BEGIN

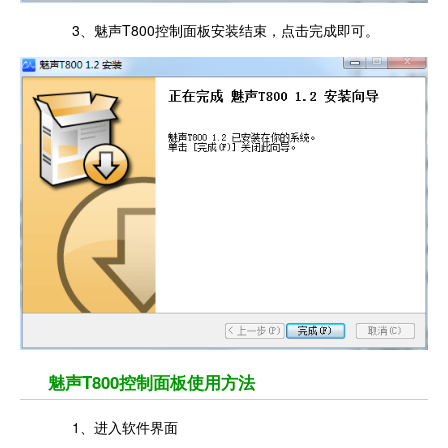
3、魅声T800控制面板安装结束，点击完成即可。
魅声T800控制面板使用方法
1、进入软件界面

END

An exact reproduction of the material is needed, without its images.

3、魅声T800控制面板安装结束，点击完成即可。
魅声T800控制面板使用方法
1、进入软件界面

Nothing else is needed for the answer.